Domestic feed wheat consumption was slightly higher due to much better availability. However, fast-growing exports and good wheat quality led to appreciating prices and feed mills had to switch to less expensive alternatives such as barley and corn, the USDA said. The local dairy, livestock and poultry industries see stable or increasing animal inventories and some feed mills successfully exported ready feed to Romania and/or other neighboring countries. It is expected that feed exports will likely grow in market year 2017-18 with expanding capacities of several feed mills. Bulgaria is in the process of being approved by China to export feed to this market and the first such exports are likely to begin in market year 2017-18. The USDA estimates wheat feed use in the current season is about 3% more than in market year 2015-16.  

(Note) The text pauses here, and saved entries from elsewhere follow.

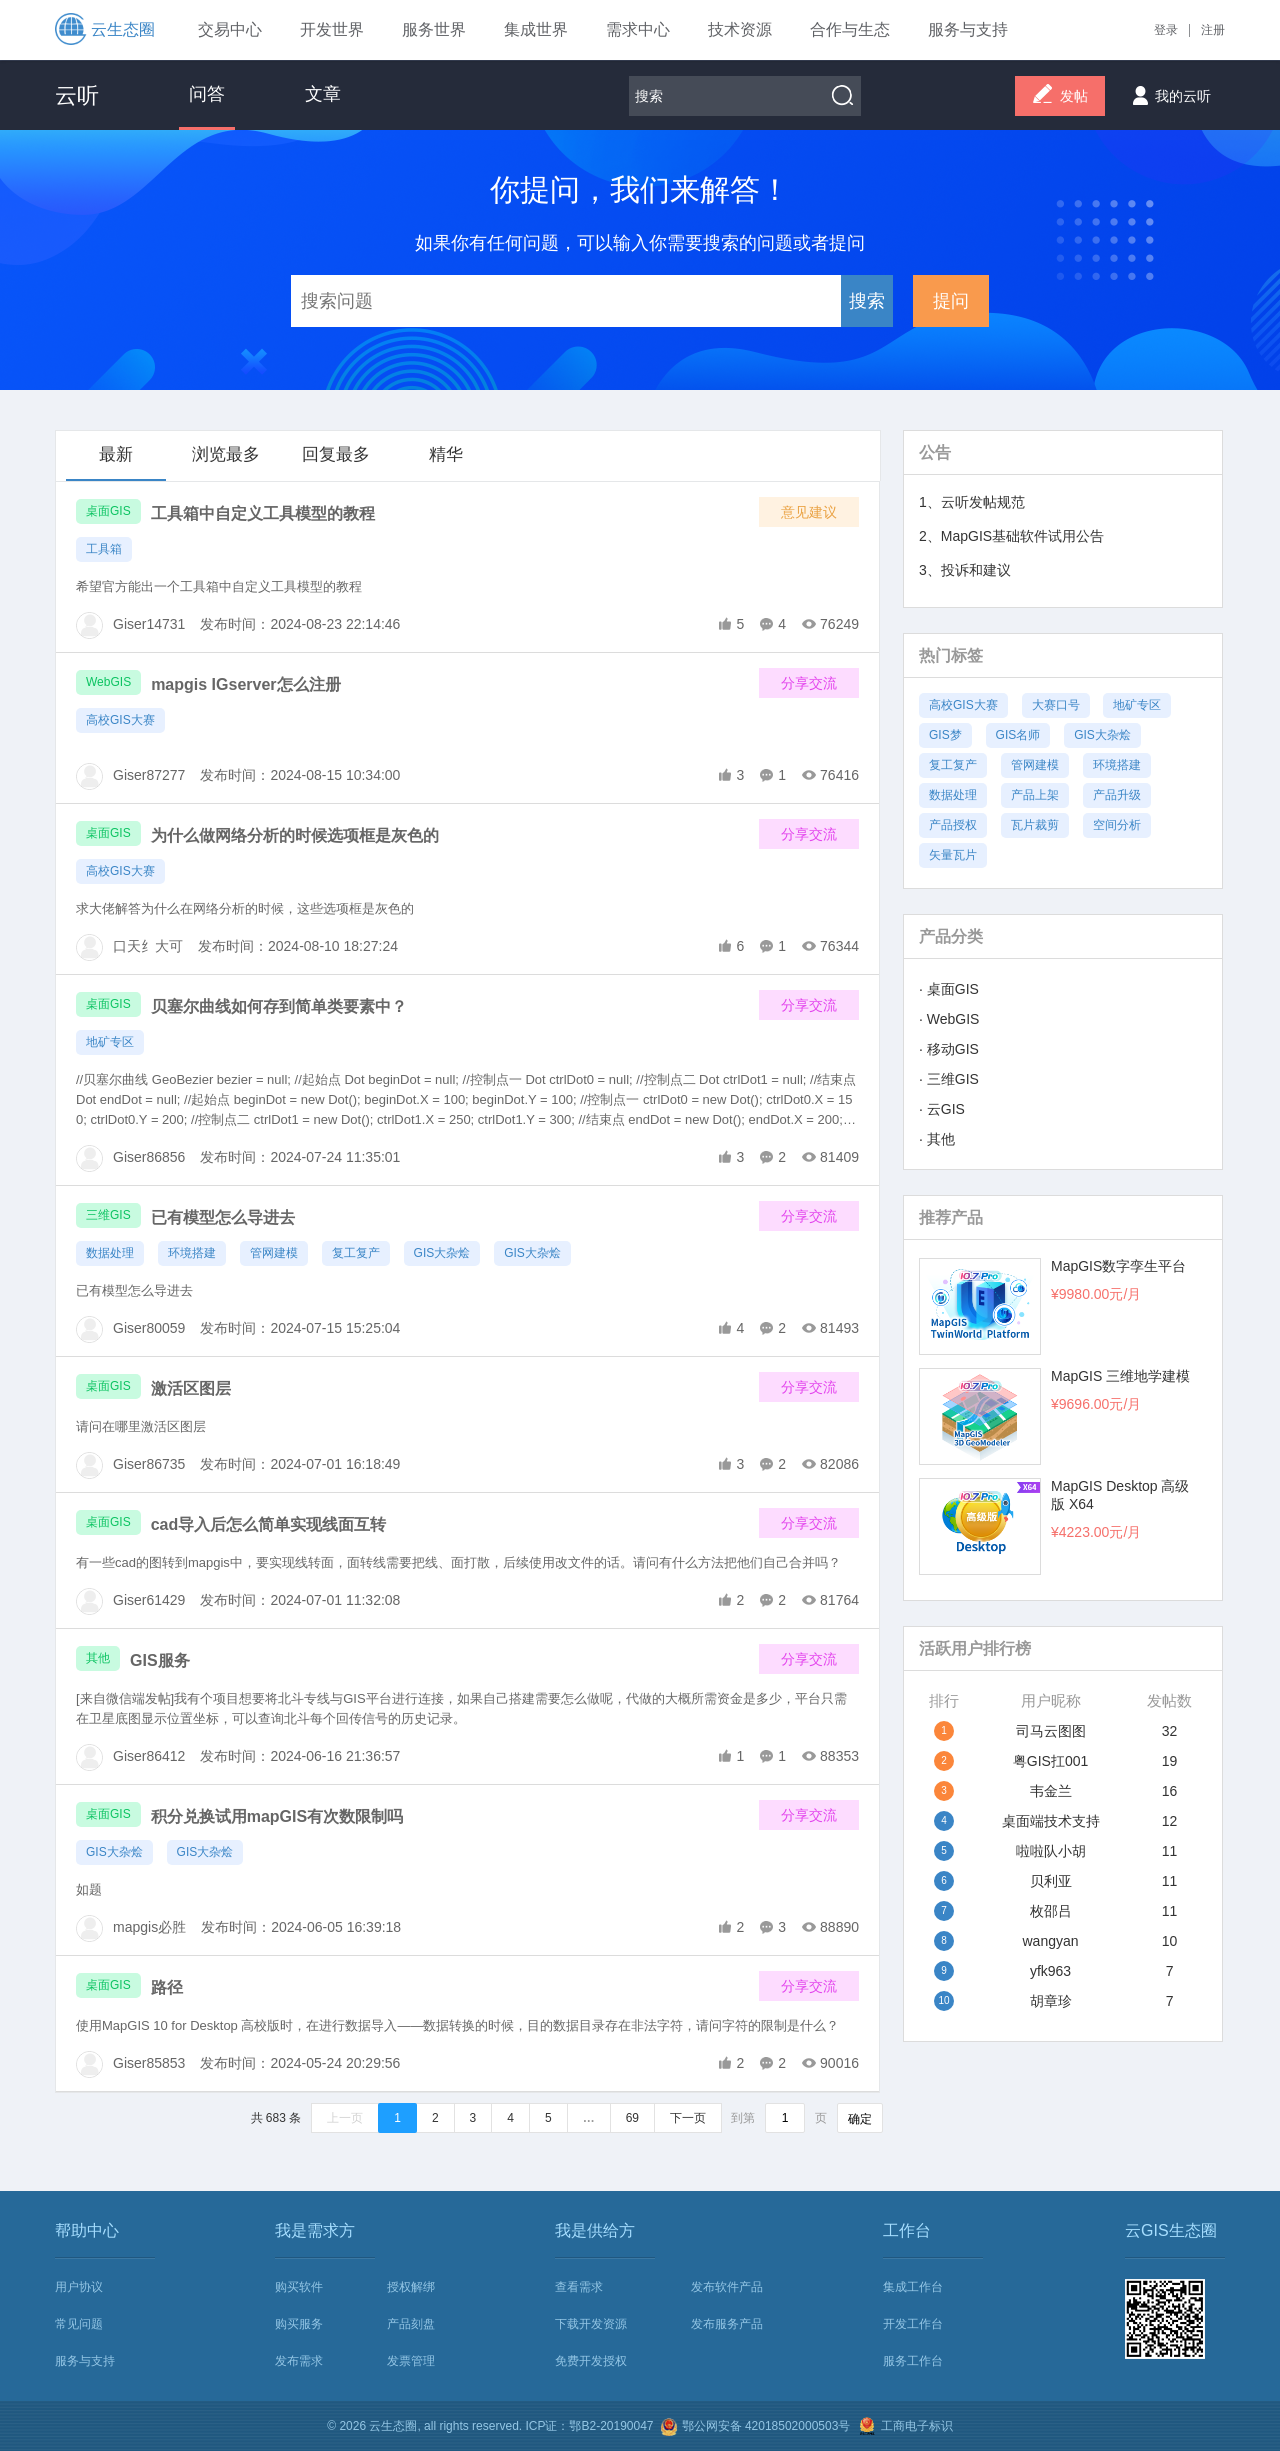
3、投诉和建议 (965, 570)
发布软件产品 (727, 2287)
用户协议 (79, 2287)
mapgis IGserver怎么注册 (245, 684)
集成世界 (536, 29)
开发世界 (332, 29)
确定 (860, 2119)
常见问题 (79, 2324)
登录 (1166, 30)
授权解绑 (411, 2287)
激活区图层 (191, 1388)
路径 (167, 1987)
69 (632, 2118)
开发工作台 (913, 2324)
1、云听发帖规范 (972, 502)
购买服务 (299, 2324)
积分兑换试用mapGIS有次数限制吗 (277, 1816)
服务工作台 (913, 2361)
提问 (951, 301)
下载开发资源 (591, 2324)
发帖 (1060, 97)
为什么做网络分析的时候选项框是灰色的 (295, 835)
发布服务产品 (727, 2324)
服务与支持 (85, 2361)
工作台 (907, 2230)
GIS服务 (160, 1660)
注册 (1213, 30)
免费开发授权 (591, 2361)
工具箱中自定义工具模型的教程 (263, 513)
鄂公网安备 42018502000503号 (755, 2427)
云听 (77, 95)
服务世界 (434, 29)
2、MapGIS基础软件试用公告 (1011, 536)
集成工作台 (913, 2287)
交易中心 (230, 29)
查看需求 (579, 2287)
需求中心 (638, 29)
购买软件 (299, 2287)
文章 (323, 94)
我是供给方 (595, 2230)
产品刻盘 (411, 2324)
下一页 (688, 2118)
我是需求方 (315, 2230)
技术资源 (740, 29)
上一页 (345, 2118)
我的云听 (1168, 90)
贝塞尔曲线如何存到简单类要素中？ (279, 1006)
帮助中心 (87, 2230)
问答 (207, 94)
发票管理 (411, 2361)
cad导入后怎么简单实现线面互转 (269, 1524)
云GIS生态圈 (1171, 2230)
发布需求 (299, 2361)
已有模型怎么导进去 (223, 1217)
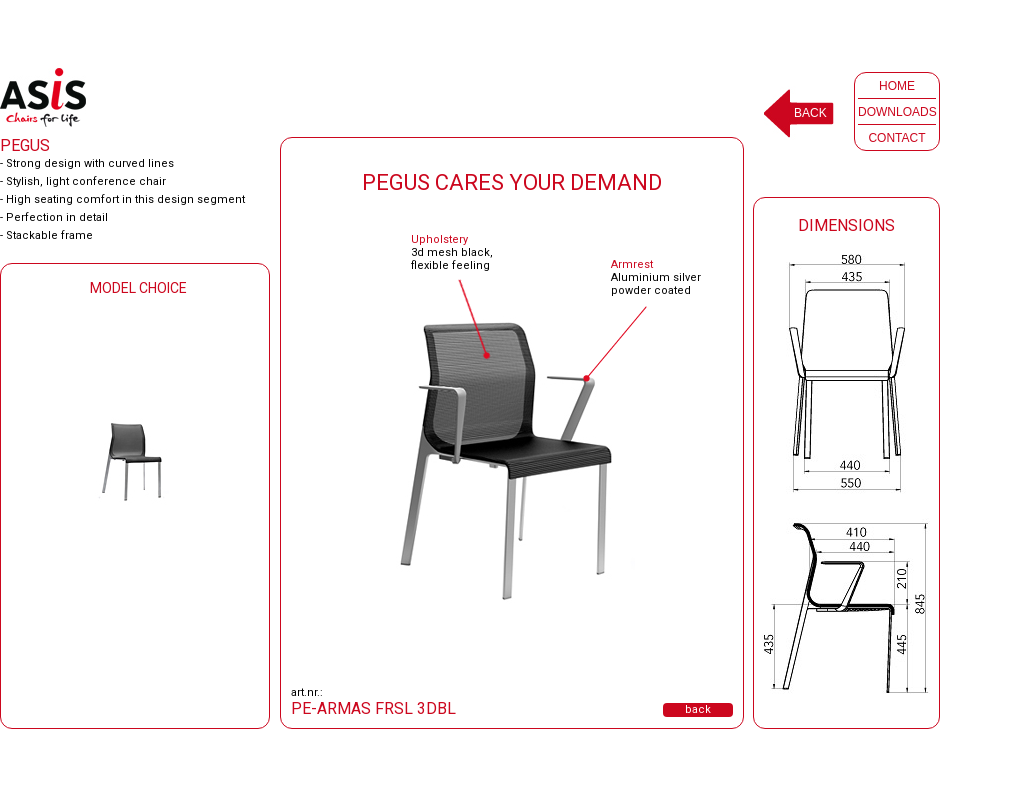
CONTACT (896, 138)
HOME (897, 86)
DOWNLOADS (897, 112)
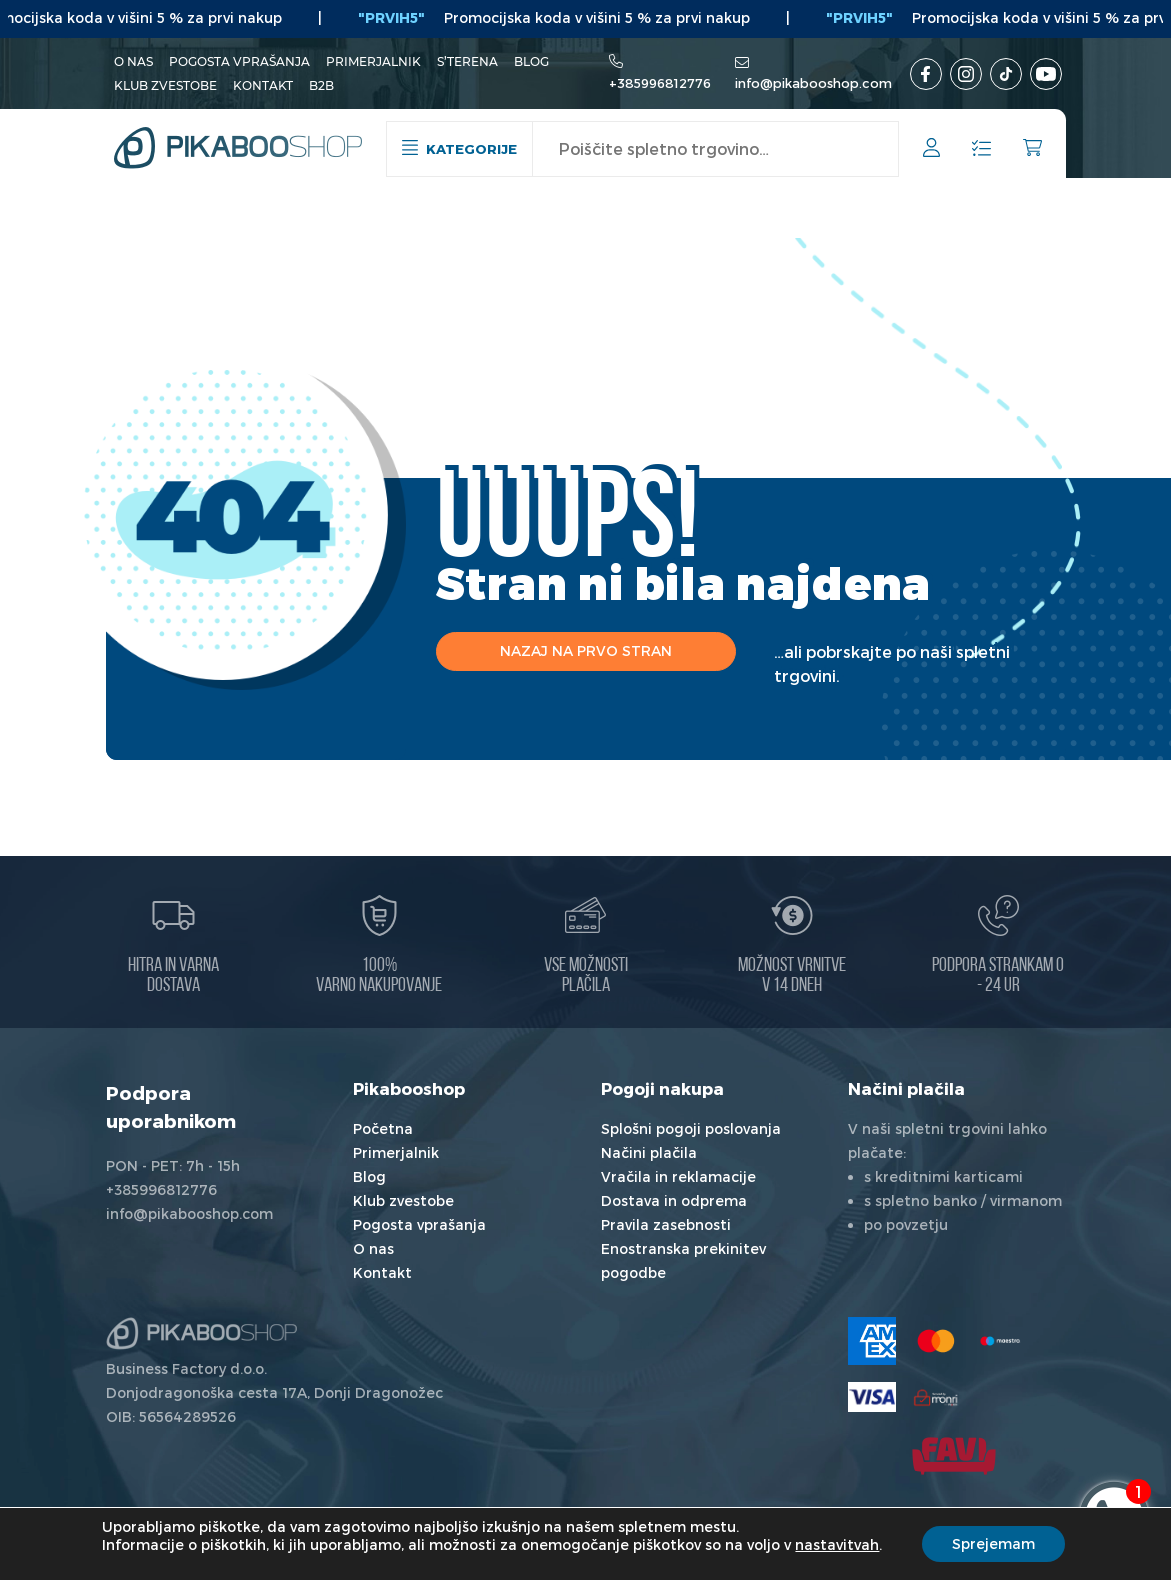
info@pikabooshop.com (813, 83)
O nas (133, 61)
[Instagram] (966, 74)
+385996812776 (660, 83)
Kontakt (263, 85)
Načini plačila (649, 1152)
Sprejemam (993, 1543)
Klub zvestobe (165, 85)
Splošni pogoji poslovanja (691, 1128)
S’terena (467, 61)
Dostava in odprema (674, 1200)
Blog (531, 61)
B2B (321, 85)
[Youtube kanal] (1046, 74)
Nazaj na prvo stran (586, 650)
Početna (383, 1128)
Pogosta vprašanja (239, 61)
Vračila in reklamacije (678, 1176)
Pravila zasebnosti (666, 1224)
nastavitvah (837, 1544)
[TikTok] (1006, 74)
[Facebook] (926, 74)
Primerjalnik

A gradual decrease in wheat consumption for food has been ongoing over the last 10 years driven by changing eating habits, demography and lifestyle. The first official data for 2016 indicates that this trend has continued with a 1.4% decline in annual consumption of bread, bakery products and flour by households, 88.0 kg per capita of bread and bakery products and 8.9 kg per capita of wheat flour. Official data about wheat flour production also show a modest decline. Wheat flour output declined from 508,000 tonnes in 2014 to 503,000 tonnes in 2015, and reportedly stagnated in 2016. Currently the USDA estimate’s wheat used for food purposes is 940,000 tonnes.

There has been a higher usage of wheat (and corn) for ethyl alcohol for spirits and medicinal purposes and ethanol due to better wheat availability. Grains estimated to meet this demand are used in a proportion of 30% wheat and 70% corn. The USDA estimates for wheat use for industrial purposes is currently at 60,000 tonnes for market year 2016-17 compared to 50,000 tonnes in market year 2015-16. The country remains a net exporter of ethyl alcohol. In 2016 exports grew by 6.8% while imports declined by 9%.